Rose Byrne on Her ‘Punk-Rock’ New Film, If I Had Legs I’d Kick You

Rose Byrne on Her ‘PunkRock New Film ‘If I Had Legs Id Kick You
Photo: Getty Images

With fashion month now behind us, this Thursday’s episode of The Run-Through goes deep on one of the buzziest movies at Sundance this year: Mary Bronstein’s absorbing psychological com-dram If I Had Legs I’d Kick You, starring the wonderful Rose Byrne.

Ahead of the film’s release in theaters on Friday, Rose stopped by the podcast studio to chat with Chloe Malle and Taylor Antrim about its major themes (among them, the mania of motherhood and caretaking); unpack some of its most breathtaking sequences (that ending!); and dork out over her co-stars, A$AP Rocky and Conan O’Brien.
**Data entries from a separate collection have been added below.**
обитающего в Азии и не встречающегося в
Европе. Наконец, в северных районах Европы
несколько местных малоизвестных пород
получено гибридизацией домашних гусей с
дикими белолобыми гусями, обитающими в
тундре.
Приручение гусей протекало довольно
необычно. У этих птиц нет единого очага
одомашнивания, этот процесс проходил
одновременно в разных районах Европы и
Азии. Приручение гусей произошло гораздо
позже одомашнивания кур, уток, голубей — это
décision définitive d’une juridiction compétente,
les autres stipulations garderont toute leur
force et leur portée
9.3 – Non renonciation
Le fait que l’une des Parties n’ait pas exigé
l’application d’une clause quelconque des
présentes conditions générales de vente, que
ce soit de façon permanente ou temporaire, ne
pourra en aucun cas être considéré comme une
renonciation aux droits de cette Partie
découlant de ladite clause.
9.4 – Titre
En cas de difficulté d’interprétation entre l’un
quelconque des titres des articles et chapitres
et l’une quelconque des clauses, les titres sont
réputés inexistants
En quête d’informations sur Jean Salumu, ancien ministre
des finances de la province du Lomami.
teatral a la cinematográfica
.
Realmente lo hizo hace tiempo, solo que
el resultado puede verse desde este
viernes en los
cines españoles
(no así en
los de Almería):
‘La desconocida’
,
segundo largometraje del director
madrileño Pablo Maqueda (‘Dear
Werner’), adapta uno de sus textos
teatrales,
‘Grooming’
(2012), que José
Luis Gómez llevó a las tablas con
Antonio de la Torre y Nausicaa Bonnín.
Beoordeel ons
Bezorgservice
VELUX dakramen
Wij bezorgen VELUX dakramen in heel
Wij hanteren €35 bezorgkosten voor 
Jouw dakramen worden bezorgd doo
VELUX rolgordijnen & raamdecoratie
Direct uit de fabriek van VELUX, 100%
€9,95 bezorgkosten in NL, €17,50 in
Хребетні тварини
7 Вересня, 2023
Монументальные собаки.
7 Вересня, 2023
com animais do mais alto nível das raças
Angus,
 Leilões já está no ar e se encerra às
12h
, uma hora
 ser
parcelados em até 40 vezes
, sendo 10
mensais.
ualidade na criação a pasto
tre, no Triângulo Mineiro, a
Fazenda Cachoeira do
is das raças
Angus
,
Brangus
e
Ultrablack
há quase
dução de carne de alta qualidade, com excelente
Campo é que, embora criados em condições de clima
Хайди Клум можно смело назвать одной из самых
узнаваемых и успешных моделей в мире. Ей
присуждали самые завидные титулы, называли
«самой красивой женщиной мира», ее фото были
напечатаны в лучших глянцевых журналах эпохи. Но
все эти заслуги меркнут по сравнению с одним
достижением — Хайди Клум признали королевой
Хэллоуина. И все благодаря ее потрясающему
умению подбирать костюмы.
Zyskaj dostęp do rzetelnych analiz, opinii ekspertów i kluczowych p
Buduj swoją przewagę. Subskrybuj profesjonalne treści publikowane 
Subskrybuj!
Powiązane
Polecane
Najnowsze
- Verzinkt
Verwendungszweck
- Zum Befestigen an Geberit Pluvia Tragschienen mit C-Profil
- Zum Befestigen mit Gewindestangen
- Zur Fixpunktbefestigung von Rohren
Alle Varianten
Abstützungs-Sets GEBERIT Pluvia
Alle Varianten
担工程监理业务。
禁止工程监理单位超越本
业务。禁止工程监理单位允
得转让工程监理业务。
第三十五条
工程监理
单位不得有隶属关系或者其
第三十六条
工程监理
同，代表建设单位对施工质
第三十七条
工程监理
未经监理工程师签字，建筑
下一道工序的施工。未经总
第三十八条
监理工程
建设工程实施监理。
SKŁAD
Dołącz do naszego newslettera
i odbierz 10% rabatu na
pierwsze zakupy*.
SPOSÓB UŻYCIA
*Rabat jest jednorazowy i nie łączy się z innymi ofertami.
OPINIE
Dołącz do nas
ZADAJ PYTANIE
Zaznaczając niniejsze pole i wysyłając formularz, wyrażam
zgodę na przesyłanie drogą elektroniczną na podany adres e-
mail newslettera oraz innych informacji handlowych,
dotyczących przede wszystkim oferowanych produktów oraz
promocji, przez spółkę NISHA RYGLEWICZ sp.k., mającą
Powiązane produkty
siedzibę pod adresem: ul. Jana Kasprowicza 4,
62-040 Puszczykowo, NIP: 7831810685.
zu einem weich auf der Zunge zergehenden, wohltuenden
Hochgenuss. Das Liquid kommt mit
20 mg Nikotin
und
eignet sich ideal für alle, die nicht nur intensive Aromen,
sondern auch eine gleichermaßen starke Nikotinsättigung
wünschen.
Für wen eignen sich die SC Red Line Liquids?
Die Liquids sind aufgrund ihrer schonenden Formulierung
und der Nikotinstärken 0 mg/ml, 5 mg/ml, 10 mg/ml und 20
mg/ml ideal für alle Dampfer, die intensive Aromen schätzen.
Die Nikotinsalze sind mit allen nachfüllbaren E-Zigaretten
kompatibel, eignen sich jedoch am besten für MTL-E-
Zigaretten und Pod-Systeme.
Read a slightly edited and condensed version of that conversation here—and then cue up the full episode to hear the group discuss Rose’s partner Bobby Cannavale’s latest turn on Broadway, in Yasmina Reza’s Art; Rose’s own forthcoming appearance onstage in Noël Coward’s Fallen Angels, opposite Kelli O’Hara; the hardest skills she’s had to learn for a role (one of them was to play…Gloria Steinem?); and how she and her stylist Kate Young build her red-carpet looks. You won’t want to miss a minute of it.


Chloe Malle: Okay. I want to talk about Legs because unfortunately, Taylor and I have very different tastes in film. He likes a really stressful film…

Taylor Antrim: I do. Well, I love feeling like your heart’s racing a little bit—

CM: It’s like being on a rollercoaster for two hours.

TA: But I enjoy that.

CM: I find that… difficult.

Rose Byrne: There’s a claustrophobia. I don’t disagree. The film asks a lot of its audience and it’s an experience. It is kind of radical and a little punk rock, and it definitely has a claustrophobia to it and a tone that is a pressure cooker underneath, but it is released with comedy. I think there are these moments where the valves release and you are allowed to laugh at the absurdity.

CM: And heart! There are these moments of real empathy and you do respond to that.

TA: So your character’s daughter has a kind of eating disorder and is connected to a feeding tube. And the challenge that your character is facing is that this doctor, played by Mary Bronstein, is saying that your daughter has to gain something like 50 pounds this week or there’s a further intervention that’s going to happen.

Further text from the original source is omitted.